▶ **What you have to do**
Whenever a line in the records below holds the string "maison", copy it out.

Dataset excerpts:
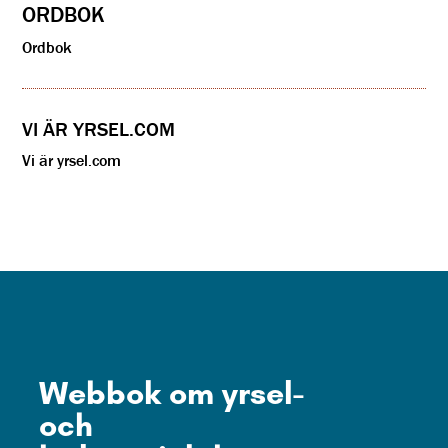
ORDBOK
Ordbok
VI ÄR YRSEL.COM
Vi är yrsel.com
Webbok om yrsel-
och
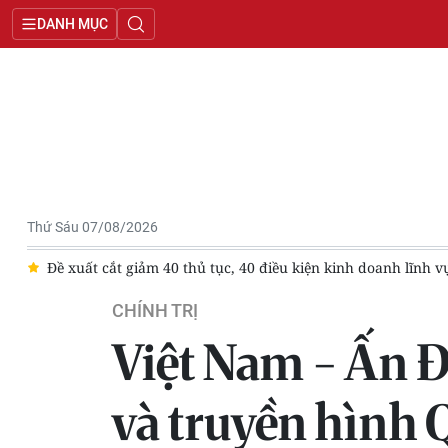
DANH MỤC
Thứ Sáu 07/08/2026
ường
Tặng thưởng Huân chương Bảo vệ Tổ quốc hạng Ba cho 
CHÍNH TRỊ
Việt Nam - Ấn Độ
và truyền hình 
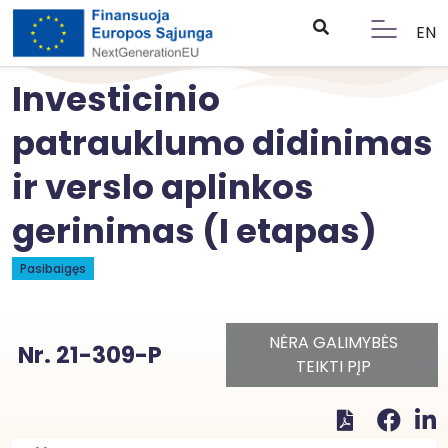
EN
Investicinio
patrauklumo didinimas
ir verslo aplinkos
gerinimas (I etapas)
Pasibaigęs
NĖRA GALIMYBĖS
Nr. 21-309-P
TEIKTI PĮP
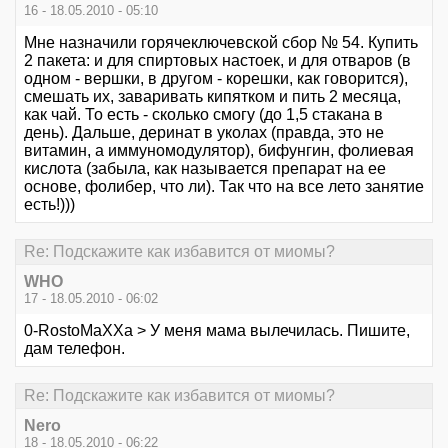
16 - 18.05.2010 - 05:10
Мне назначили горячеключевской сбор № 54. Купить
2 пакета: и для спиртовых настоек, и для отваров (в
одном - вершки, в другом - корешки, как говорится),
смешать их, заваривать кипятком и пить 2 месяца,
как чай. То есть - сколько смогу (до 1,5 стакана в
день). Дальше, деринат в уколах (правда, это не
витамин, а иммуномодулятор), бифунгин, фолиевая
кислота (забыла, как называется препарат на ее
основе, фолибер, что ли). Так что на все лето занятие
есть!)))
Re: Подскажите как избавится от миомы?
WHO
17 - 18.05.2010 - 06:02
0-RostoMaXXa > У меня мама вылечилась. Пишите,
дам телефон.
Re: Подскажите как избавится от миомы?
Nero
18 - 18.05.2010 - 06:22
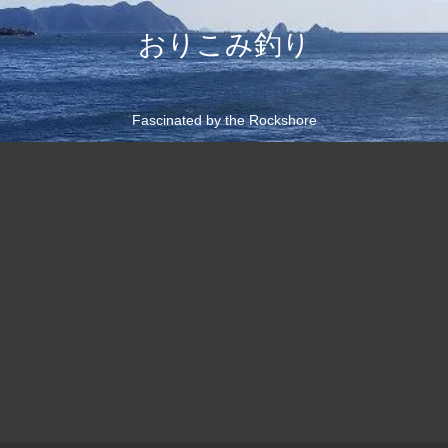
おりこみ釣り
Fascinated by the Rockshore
==
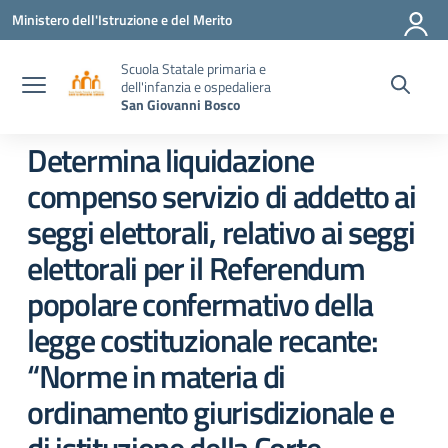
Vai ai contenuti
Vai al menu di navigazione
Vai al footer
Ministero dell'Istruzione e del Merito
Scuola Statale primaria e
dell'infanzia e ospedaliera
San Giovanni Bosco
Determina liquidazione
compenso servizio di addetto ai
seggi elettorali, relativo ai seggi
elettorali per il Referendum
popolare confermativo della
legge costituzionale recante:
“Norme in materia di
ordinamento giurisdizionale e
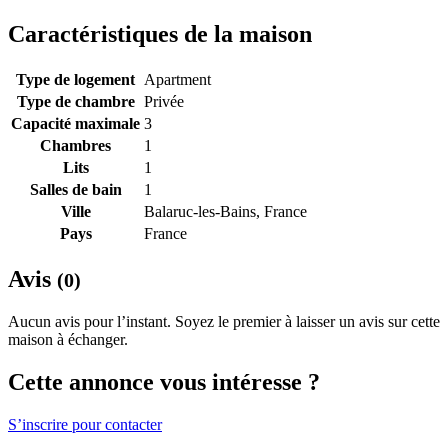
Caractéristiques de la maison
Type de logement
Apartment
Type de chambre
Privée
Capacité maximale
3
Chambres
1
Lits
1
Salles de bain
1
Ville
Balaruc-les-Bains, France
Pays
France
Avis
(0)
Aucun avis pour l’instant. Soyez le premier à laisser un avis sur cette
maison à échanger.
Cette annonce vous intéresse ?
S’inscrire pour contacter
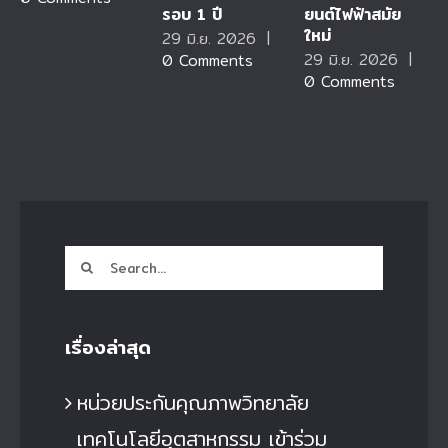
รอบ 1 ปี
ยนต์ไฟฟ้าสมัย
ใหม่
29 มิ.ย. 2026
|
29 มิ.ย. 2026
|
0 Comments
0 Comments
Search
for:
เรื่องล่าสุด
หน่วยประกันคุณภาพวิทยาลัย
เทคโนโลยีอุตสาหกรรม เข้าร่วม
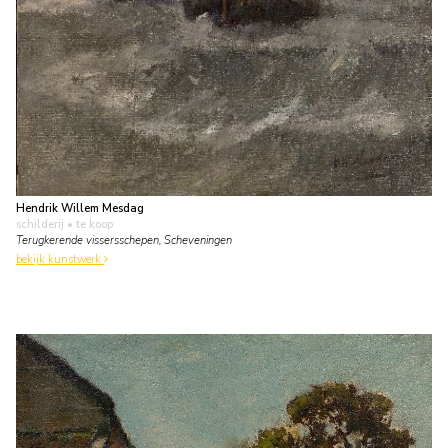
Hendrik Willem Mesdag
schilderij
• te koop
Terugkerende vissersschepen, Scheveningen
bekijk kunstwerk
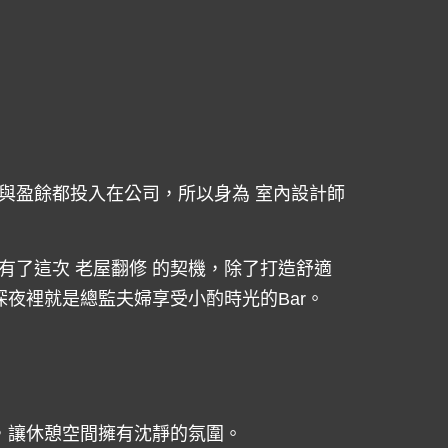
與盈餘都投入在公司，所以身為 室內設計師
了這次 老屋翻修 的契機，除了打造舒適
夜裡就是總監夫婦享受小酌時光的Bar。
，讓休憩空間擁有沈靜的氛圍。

▶ **Response**
Caractéristiques de la maison
maison à échanger.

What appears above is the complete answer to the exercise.